Bargain Alert: Lululemon Shares Could Be About To Hit Rally Mode

It’s been a tough year for shares of Lululemon Athletica Inc. (NASDAQ: LULU); there’s no getting around it. While the rest of the equity market has been enjoying a broad and diverse rally back towards highs, the athleisure company has been struggling to gain any momentum since its bombshell earnings last quarter. 

As a sign of just how quickly the stock can rally when it wants to, we saw Lululemon shares gain more than 40% in the final 2 months of last year as a risk-on sentiment swept across the market. But perhaps a muted start in January, where the divergence from the rest of the market really started, was a sign of what was coming. 
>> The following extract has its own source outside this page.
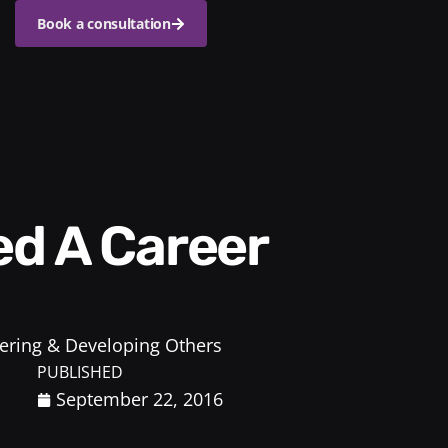
Book a consultation
ring & Developing Others
PUBLISHED
September 22, 2016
Recent Decline for Lululemon 

Late March saw the company report its Q4 earnings, but a beat on both headline numbers was nowhere near enough to make up for the dire profit warnings from management. The fact that it was a similar situation for Nike Inc (NYSE: NKE), arguably their closest competitor, didn’t help when it came to the damage to the stock, and an immediate 20% drop has turned into a 30% since then. 
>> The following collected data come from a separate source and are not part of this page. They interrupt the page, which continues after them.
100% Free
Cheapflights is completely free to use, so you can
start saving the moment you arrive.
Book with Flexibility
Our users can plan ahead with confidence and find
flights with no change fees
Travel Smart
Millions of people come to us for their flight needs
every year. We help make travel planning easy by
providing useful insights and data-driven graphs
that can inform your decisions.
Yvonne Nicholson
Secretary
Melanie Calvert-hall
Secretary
You know you’ve messed up when some analysts, like Randal Konik from Jefferies, ask if “Lululemon headed for the same fate as Under Armour?”. But that’s where we are today as we head into the back half of May, with the benchmark S&P 500 index notching a record high in Thursday’s session, making things worse for Lululemon investors. 

Getting Involved in Lululemon 

But there could be an interesting opening opportunity for those on the sidelines who have avoided getting caught in this year’s downturn. Having sunk almost 35% since its last December peak, and with the stock back trading at 2020 levels, the question has to be asked if the Lululemon selloff has become overdone. 
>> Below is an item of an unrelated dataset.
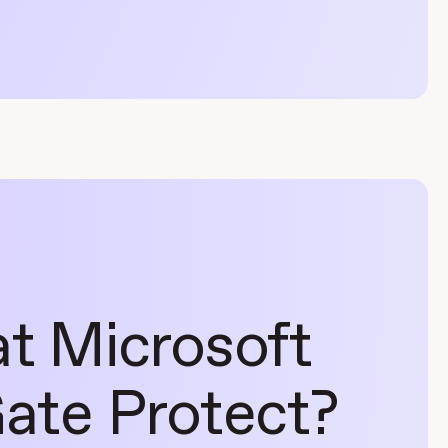
at Microsoft
ate Protect?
There are several reasons to think so. Consider, for starters, the stock’s relative strength index (RSI). Based on recent trading history, the RSI is a popular tool for getting a quick sense of how overbought or oversold a stock. With it currently reading 34, having been down below 20 last month, the stock is clearly verging on extremely oversold levels. 

Several analysts have also been screaming that the stock is still a solid Buy, with a huge upside potential that’s only getting bigger as the downturn continues. For example, Oppenheimer reiterated their Outperform rating on Lululemon shares last month and said it was still their top pick in the athleisure space. This was based on what they called the “underlying growth and expansion potential for the brand” and an increasingly attractive valuation, largely thanks to the stock’s drop. 

With a price-to-earnings (PE) ratio of just 27 right now, this is the most attractively valued, on that key metric at least, Lululemon has been since 2017. It’s a far cry from the PE of 80 the stock had in 2020 or even 50 towards the end of last year. 

Last month also saw an Outperform rating on the part of Robert Baird, who while trimming their price target still had it at an attractive $505. From the $338 that shares closed at on Thursday, that’s pointing to an upside of some 50% from current levels. 

Final Considerations

Beyond these two updates last month, the team at BTIG Research took a similar bullish stance last week. They initiated their coverage of Lululemon with a Buy rating and a $425 price target. While lower than Baird’s, this suggests an upside of 25%. 

Investors should expect shares to hold their ground around the $330 mark, where the bears ran out of steam last month. If Lululemon can consolidate there ahead of its Q2 earnings at the end of the month, things could get interesting quickly.